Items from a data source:
◇ ◇ ◇

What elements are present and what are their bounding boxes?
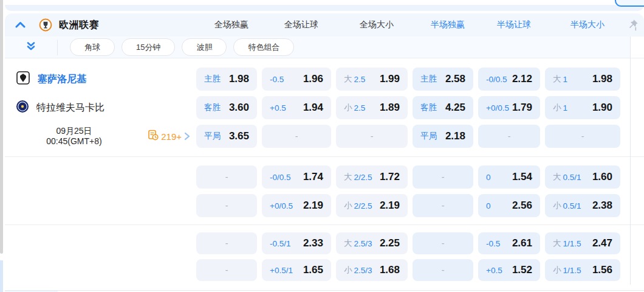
collapse-chevron-up-icon[interactable] (15, 21, 26, 29)
odds-value: 1.98 (592, 73, 612, 85)
league-header-row: 欧洲联赛 全场独赢 全场让球 全场大小 半场独赢 半场让球 半场大小 (5, 13, 644, 36)
more-markets-count: 219+ (161, 131, 182, 142)
filter-pill-special-combo[interactable]: 特色组合 (233, 38, 294, 56)
league-identity: 欧洲联赛 (5, 18, 196, 32)
odds-empty-dash: - (225, 265, 228, 275)
odds-cell[interactable]: 大0.5/11.60 (545, 165, 620, 189)
odds-cell[interactable]: -0.5/12.33 (262, 232, 331, 254)
markets-list-icon (148, 130, 159, 143)
column-header-full-overunder[interactable]: 全场大小 (341, 19, 413, 30)
odds-cell[interactable]: +0.5/11.65 (262, 259, 331, 281)
odds-cell[interactable]: 小0.5/12.38 (545, 194, 620, 217)
odds-cell[interactable]: 小2.5/31.68 (336, 259, 408, 281)
odds-value: 1.72 (380, 171, 400, 183)
away-team-row: 特拉维夫马卡比 (5, 96, 191, 119)
odds-line-prefix: 大 (344, 172, 352, 182)
odds-line-label: +0.5 (270, 103, 286, 113)
odds-line-label: -0.5 (270, 75, 284, 84)
odds-value: 1.60 (592, 171, 612, 183)
odds-line-label: -0/0.5 (486, 75, 507, 84)
scrollbar-track[interactable] (0, 260, 3, 292)
odds-line-label: 1/1.5 (563, 266, 581, 275)
market-filters-row: 角球 15分钟 波胆 特色组合 (5, 36, 630, 58)
odds-value: 2.56 (512, 200, 532, 212)
column-header-full-handicap[interactable]: 全场让球 (267, 19, 336, 30)
odds-line-label: 0 (486, 173, 491, 182)
odds-cell[interactable]: +0.51.52 (478, 259, 540, 281)
odds-value: 1.99 (380, 73, 400, 85)
odds-line-prefix: 大 (344, 74, 352, 85)
odds-cell[interactable]: 主胜1.98 (196, 68, 257, 91)
odds-line-label: 1 (563, 75, 568, 84)
more-markets-button[interactable]: 219+ (148, 130, 190, 143)
odds-cell[interactable]: 客胜3.60 (196, 96, 257, 119)
odds-value: 1.68 (380, 264, 400, 276)
odds-cell[interactable]: -0.51.96 (262, 68, 331, 91)
odds-cell-empty: - (413, 259, 473, 281)
column-header-half-handicap[interactable]: 半场让球 (483, 19, 545, 30)
odds-cell[interactable]: 大2/2.51.72 (336, 165, 408, 189)
odds-value: 1.52 (512, 264, 532, 276)
odds-cell[interactable]: 大1/1.52.47 (545, 232, 620, 254)
filter-pill-corners[interactable]: 角球 (70, 38, 115, 56)
odds-line-prefix: 大 (553, 238, 561, 249)
column-header-half-overunder[interactable]: 半场大小 (550, 19, 625, 30)
filter-pill-correct-score[interactable]: 波胆 (182, 38, 227, 56)
expand-all-control[interactable] (5, 40, 58, 55)
column-header-full-win[interactable]: 全场独赢 (201, 19, 262, 30)
odds-value: 2.18 (445, 130, 465, 142)
odds-value: 3.60 (229, 102, 249, 114)
odds-cell[interactable]: 大2.5/32.25 (336, 232, 408, 254)
odds-value: 2.19 (303, 200, 323, 212)
odds-cell[interactable]: +0/0.51.79 (478, 96, 540, 119)
odds-cell[interactable]: +0/0.52.19 (262, 194, 331, 217)
odds-empty-dash: - (508, 131, 511, 141)
column-header-half-win[interactable]: 半场独赢 (417, 19, 478, 30)
odds-line-prefix: 小 (344, 200, 352, 211)
odds-value: 1.94 (303, 102, 323, 114)
odds-cell[interactable]: 大2.51.99 (336, 68, 408, 91)
betting-panel: 欧洲联赛 全场独赢 全场让球 全场大小 半场独赢 半场让球 半场大小 (0, 0, 644, 292)
odds-empty-dash: - (442, 201, 445, 210)
odds-line-label: +0.5/1 (270, 266, 293, 275)
odds-value: 1.65 (303, 264, 323, 276)
odds-empty-dash: - (442, 172, 445, 182)
odds-cell[interactable]: 02.56 (478, 194, 540, 217)
odds-cell[interactable]: -0/0.52.12 (478, 68, 540, 91)
scrollbar-thumb[interactable] (0, 0, 3, 254)
odds-line-label: 2.5/3 (354, 266, 372, 275)
odds-cell-empty: - (413, 194, 473, 217)
previous-card-bottom-edge (5, 5, 644, 11)
odds-cell[interactable]: 小11.90 (545, 96, 620, 119)
odds-line-prefix: 大 (344, 238, 352, 249)
odds-cell[interactable]: 小2/2.52.19 (336, 194, 408, 217)
odds-value: 2.38 (592, 200, 612, 212)
odds-cell[interactable]: 平局2.18 (413, 125, 473, 148)
odds-empty-dash: - (225, 238, 228, 248)
odds-cell[interactable]: 小2.51.89 (336, 96, 408, 119)
odds-value: 2.12 (512, 73, 532, 85)
odds-line-label: 1/1.5 (563, 239, 581, 248)
odds-cell-empty: - (413, 165, 473, 189)
odds-line-label: 0.5/1 (563, 201, 581, 210)
odds-cell[interactable]: -0.52.61 (478, 232, 540, 254)
odds-line-label: 2.5 (354, 103, 366, 113)
odds-cell[interactable]: 大11.98 (545, 68, 620, 91)
odds-line-prefix: 小 (344, 265, 352, 276)
odds-value: 2.61 (512, 237, 532, 249)
odds-cell[interactable]: +0.51.94 (262, 96, 331, 119)
filter-pill-15min[interactable]: 15分钟 (122, 38, 175, 56)
odds-line-label: +0.5 (486, 266, 502, 275)
odds-cell[interactable]: 主胜2.58 (413, 68, 473, 91)
odds-line-prefix: 小 (344, 102, 352, 113)
odds-empty-dash: - (442, 238, 445, 248)
odds-cell[interactable]: 平局3.65 (196, 125, 257, 148)
pin-icon[interactable] (627, 18, 639, 34)
odds-line-label: +0/0.5 (486, 103, 509, 113)
cut-off-top-button[interactable] (615, 0, 644, 7)
odds-cell[interactable]: 客胜4.25 (413, 96, 473, 119)
odds-line-label: 0 (486, 201, 491, 210)
odds-cell[interactable]: 小1/1.51.56 (545, 259, 620, 281)
odds-cell[interactable]: -0/0.51.74 (262, 165, 331, 189)
odds-cell[interactable]: 01.54 (478, 165, 540, 189)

◇ ◇ ◇

▶ [TASK DETAILS]
The answer must be a single number: how many lines of the data hold the word "全场让球".

▶ [ANSWER SECTION]
3